[Data excerpts]
• • • • •

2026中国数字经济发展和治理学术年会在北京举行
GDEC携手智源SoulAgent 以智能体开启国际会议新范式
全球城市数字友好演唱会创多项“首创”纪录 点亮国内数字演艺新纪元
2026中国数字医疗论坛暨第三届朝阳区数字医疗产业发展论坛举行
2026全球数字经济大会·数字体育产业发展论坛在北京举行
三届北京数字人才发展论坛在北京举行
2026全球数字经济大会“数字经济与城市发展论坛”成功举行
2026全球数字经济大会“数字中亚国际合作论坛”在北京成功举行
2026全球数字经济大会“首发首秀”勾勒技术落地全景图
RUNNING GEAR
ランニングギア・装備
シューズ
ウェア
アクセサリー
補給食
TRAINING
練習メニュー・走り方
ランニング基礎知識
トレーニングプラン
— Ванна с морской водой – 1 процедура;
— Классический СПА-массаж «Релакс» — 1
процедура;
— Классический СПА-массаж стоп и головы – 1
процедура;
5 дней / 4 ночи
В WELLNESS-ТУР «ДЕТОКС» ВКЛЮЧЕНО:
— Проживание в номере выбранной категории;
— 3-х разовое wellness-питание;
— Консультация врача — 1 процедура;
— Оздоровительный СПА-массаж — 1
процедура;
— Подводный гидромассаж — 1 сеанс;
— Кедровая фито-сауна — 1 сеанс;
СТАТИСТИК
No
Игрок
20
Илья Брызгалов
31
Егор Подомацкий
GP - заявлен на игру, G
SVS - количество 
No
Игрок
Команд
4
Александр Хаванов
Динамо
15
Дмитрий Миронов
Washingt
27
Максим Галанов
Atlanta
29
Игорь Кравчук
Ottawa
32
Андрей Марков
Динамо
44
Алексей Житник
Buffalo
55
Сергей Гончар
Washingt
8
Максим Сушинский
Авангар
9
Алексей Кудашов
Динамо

• • • • •

## What to do
Say how many of the lines above include the word "сеанс", giving the figure alone.

## Response to the task
2